Enfréntate a la prosa de Pierre Michon y no te rindas. Michon, el de las frases largas, larguísimas. Avanza como puedas, sin que el cansancio te afecte. Todo esfuerzo será recompensado. El primer contacto con este francés puede resultar tormentoso para muchos. Aquella sintaxis puede afectar los nervios. Pero es que Michon está preparando el terreno para llevarte al manantial oculto. Su prosa es el aparente camino tortuoso por el que hay que transitar. Es necesario que su estilo se nos imponga. Que su lenguaje nos estruje un poco. Michon lo está controlando todo. Después, con el transitar de las páginas, descubrimos que Pierrot nos posee, que estamos bajo su absoluto control.
*
Y
François Corentin fue uno de los primeros en caer en la cuenta; quiero decir
que pertenecía a las primeras generaciones de hombres que cayeron en la cuenta,
no con el intelecto, no, ni por malicia o cálculo, sino con el corazón, que
cree que no calcula, por más que fueran sus arrebatos más calculadores que el
sentido común iletrado de mil comerciantes en vinos, viejos y bribones. Se
contaba Francois Corentin entre esos escritores que estaban empezando a decir,
y seguramente a pensar, que el escritor valía para algo, que no era lo que
hasta entonces habían creído; que no era esa superfluidad exquisita para uso de
los Grandes, esa frivolidad sonora, galante, épica, para que se la sacara un
rey de la manga y la exhibiera ante jóvenes más o menos vestidas, en Saint-Cyr
o en el Parque de los Ciervos; que no era un castrado ni un saltimbanqui; que
no era un objeto hermoso engarzado en la corona de los príncipes; que no era
una mujerzuela, ni un chambelán del verbo, ni un comisionado de festejos; nada
de todo lo dicho, sino una inteligencia, un aglomerado potente de sensibilidad
y de razón que había que incorporar a la masa humana para que fermentase; un
multiplicador del hombre, un poder de crecimiento del hombre, igual que las
retortas lo son del oro y los alambiques del vino; una máquina poderosa para
incrementar la dicha de los hombres. Ese empujoncito tiene por nombre los
escritores de las Luces, usted lo ha dicho, caballero.
*
El niño, parado, lo contempla todo con gran
interés, a los lemosines negros, el barro, el olor negro; casi ni se acuerda ya
de meterles miedo a las dos mujeres que tiene a su disposición. Aquí llegan,
junto a él, recuperan el aliento, ríen y riñen un poco, lo tocan; la falla
cruje pegada a él. Si las mirase, vería que su madre también lo mira todo con
gran interés, dilatando los ojos, abriendo las ventanas de la nariz al olor
negro: alta, guapa, formal y piadosa, pero sin hombre desde que se fue el
poeta, y con las ventanas de la nariz apasionadamente abiertas al olor negro.

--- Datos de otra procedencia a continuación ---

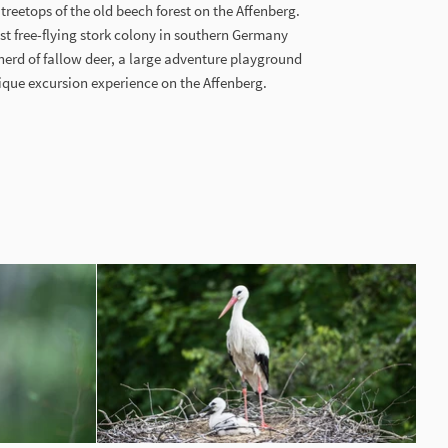
reetops of the old beech forest on the Affenberg.
st free-flying stork colony in southern Germany
y herd of fallow deer, a large adventure playground
que excursion experience on the Affenberg.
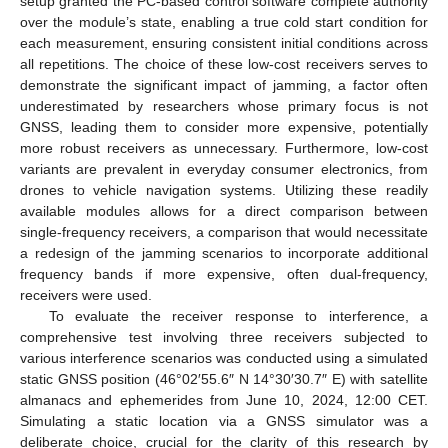
setup granted the PC-based control software complete authority
over the module’s state, enabling a true cold start condition for
each measurement, ensuring consistent initial conditions across
all repetitions. The choice of these low-cost receivers serves to
demonstrate the significant impact of jamming, a factor often
underestimated by researchers whose primary focus is not
GNSS, leading them to consider more expensive, potentially
more robust receivers as unnecessary. Furthermore, low-cost
variants are prevalent in everyday consumer electronics, from
drones to vehicle navigation systems. Utilizing these readily
available modules allows for a direct comparison between
single-frequency receivers, a comparison that would necessitate
a redesign of the jamming scenarios to incorporate additional
frequency bands if more expensive, often dual-frequency,
receivers were used.
To evaluate the receiver response to interference, a
comprehensive test involving three receivers subjected to
various interference scenarios was conducted using a simulated
static GNSS position (46°02′55.6″ N 14°30′30.7″ E) with satellite
almanacs and ephemerides from June 10, 2024, 12:00 CET.
Simulating a static location via a GNSS simulator was a
deliberate choice, crucial for the clarity of this research by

Francois-Élie, sin mirarla, pregunta qué hace ahí esa gente. «Están volviendo a
hacer lo que hizo por primera vez tu abuelo», dice la madre. «Hacen el canal».
Y entonces el niño, muy puesto en el asunto y con tono de evidencia enojada,
dice:
—Esos no están haciendo nada: están
trabajando.
¿Sonríe, caballero? ¿No se lo cree? Sí, demasiado bueno para ser cierto:
el artista, ¿estamos?, el creador, ese que quiere creer con todas sus
fuerzas, y que consigue creer al fin, que el fundamento y principio del acto
que permite hacer presa en el mundo, del acto digno de tal nombre, es la
intelección en estado puro, la magia en resumidas cuentas, la voluntad mágica
de uno solo, y que no es maquínico sino por añadidura, mágicamente maquínico
por llamarlo de alguna manera, de la misma forma que sucede en el acto de Eros.
MICHON, Pierre. Los Once. Barcelona: Anagrama, 2010.